- **WORK REQUIRED**
Please transcribe the data that follows without the pictures, keeping every word the same.
Segment Start: RECORD SET
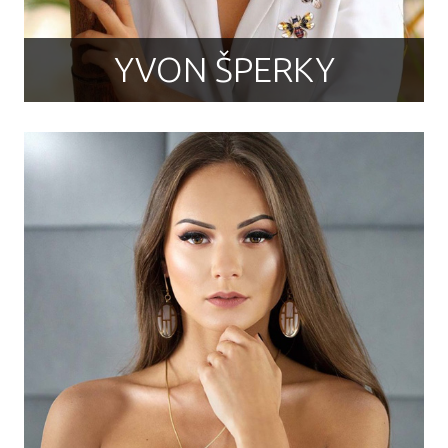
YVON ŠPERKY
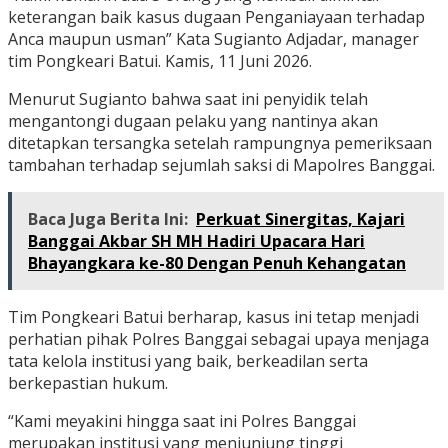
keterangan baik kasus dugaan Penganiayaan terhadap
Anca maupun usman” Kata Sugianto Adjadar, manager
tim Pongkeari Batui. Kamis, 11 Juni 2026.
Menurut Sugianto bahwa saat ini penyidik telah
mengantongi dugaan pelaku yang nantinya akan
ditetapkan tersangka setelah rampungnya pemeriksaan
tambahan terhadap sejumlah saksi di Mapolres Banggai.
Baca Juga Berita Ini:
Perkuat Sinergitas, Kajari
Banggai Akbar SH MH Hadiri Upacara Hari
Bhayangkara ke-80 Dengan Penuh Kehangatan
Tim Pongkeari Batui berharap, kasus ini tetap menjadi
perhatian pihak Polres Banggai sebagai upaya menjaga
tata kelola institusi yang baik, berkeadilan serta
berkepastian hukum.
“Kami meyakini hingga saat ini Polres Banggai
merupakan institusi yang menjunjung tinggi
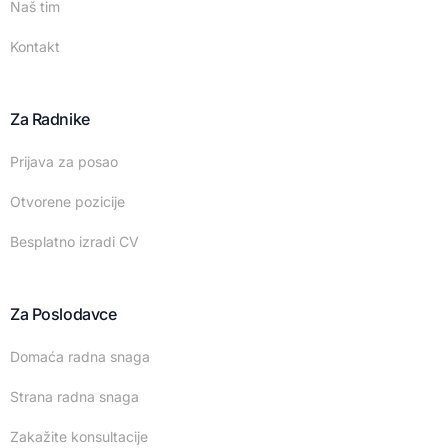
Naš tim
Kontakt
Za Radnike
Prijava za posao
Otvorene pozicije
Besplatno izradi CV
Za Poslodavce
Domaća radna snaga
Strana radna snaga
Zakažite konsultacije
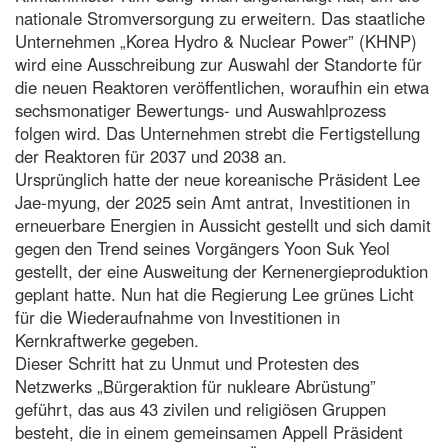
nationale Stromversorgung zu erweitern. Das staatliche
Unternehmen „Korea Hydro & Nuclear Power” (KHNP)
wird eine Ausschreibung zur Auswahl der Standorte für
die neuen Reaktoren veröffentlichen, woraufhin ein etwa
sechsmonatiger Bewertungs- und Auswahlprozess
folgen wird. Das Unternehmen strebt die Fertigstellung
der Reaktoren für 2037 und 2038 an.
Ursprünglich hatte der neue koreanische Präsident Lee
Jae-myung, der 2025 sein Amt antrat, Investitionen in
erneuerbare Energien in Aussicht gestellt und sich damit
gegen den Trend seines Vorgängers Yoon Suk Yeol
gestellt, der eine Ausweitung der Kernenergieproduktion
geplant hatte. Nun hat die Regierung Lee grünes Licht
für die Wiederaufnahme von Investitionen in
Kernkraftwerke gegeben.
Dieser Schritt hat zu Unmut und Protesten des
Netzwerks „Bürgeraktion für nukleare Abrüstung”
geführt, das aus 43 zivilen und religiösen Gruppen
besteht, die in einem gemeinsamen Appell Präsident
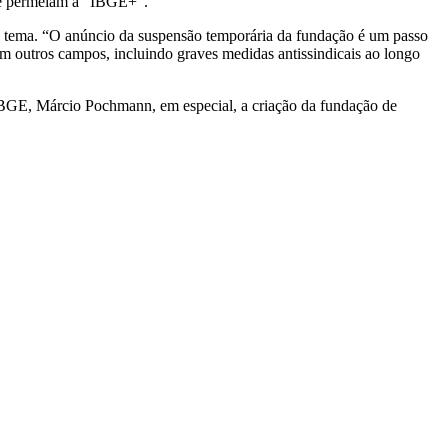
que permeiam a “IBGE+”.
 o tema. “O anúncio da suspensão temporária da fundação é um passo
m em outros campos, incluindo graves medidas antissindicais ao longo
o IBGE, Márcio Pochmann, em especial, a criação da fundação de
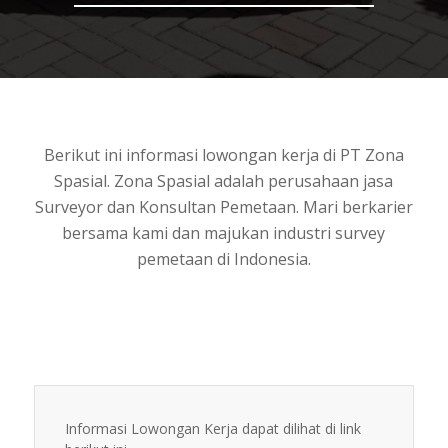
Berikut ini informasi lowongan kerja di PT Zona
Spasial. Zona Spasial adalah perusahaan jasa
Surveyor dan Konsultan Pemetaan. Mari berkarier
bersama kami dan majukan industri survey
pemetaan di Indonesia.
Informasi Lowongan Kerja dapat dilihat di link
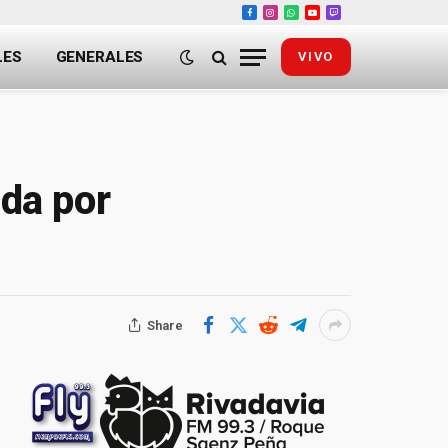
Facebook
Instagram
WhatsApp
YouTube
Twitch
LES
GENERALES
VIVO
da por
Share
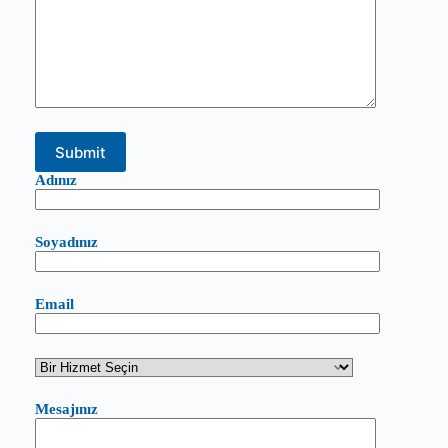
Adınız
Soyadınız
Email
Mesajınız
Segment End: RECORD SET
- **RESPONSE**
YVON ŠPERKY
keterangan baik kasus dugaan Penganiayaan terhadap
Anca maupun usman” Kata Sugianto Adjadar, manager
tim Pongkeari Batui. Kamis, 11 Juni 2026.
Menurut Sugianto bahwa saat ini penyidik telah
mengantongi dugaan pelaku yang nantinya akan
ditetapkan tersangka setelah rampungnya pemeriksaan
tambahan terhadap sejumlah saksi di Mapolres Banggai.
Baca Juga Berita Ini:
Perkuat Sinergitas, Kajari
Banggai Akbar SH MH Hadiri Upacara Hari
Bhayangkara ke-80 Dengan Penuh Kehangatan
Tim Pongkeari Batui berharap, kasus ini tetap menjadi
perhatian pihak Polres Banggai sebagai upaya menjaga
tata kelola institusi yang baik, berkeadilan serta
berkepastian hukum.
“Kami meyakini hingga saat ini Polres Banggai
merupakan institusi yang menjunjung tinggi
Naš tim
Kontakt
Za Radnike
Prijava za posao
Otvorene pozicije
Besplatno izradi CV
Za Poslodavce
Domaća radna snaga
Strana radna snaga
Zakažite konsultacije
nationale Stromversorgung zu erweitern. Das staatliche
Unternehmen „Korea Hydro & Nuclear Power” (KHNP)
wird eine Ausschreibung zur Auswahl der Standorte für
die neuen Reaktoren veröffentlichen, woraufhin ein etwa
sechsmonatiger Bewertungs- und Auswahlprozess
folgen wird. Das Unternehmen strebt die Fertigstellung
der Reaktoren für 2037 und 2038 an.
Ursprünglich hatte der neue koreanische Präsident Lee
Jae-myung, der 2025 sein Amt antrat, Investitionen in
erneuerbare Energien in Aussicht gestellt und sich damit
gegen den Trend seines Vorgängers Yoon Suk Yeol
gestellt, der eine Ausweitung der Kernenergieproduktion
geplant hatte. Nun hat die Regierung Lee grünes Licht
für die Wiederaufnahme von Investitionen in
Kernkraftwerke gegeben.
Dieser Schritt hat zu Unmut und Protesten des
Netzwerks „Bürgeraktion für nukleare Abrüstung”
geführt, das aus 43 zivilen und religiösen Gruppen
besteht, die in einem gemeinsamen Appell Präsident
que permeiam a “IBGE+”.
 o tema. “O anúncio da suspensão temporária da fundação é um passo
m em outros campos, incluindo graves medidas antissindicais ao longo
o IBGE, Márcio Pochmann, em especial, a criação da fundação de
Berikut ini informasi lowongan kerja di PT Zona
Spasial. Zona Spasial adalah perusahaan jasa
Surveyor dan Konsultan Pemetaan. Mari berkarier
bersama kami dan majukan industri survey
pemetaan di Indonesia.
Informasi Lowongan Kerja dapat dilihat di link
Facebook
Instagram
WhatsApp
YouTube
Twitch
LES
GENERALES
VIVO
da por
Share
Adınız
Soyadınız
Email
Mesajınız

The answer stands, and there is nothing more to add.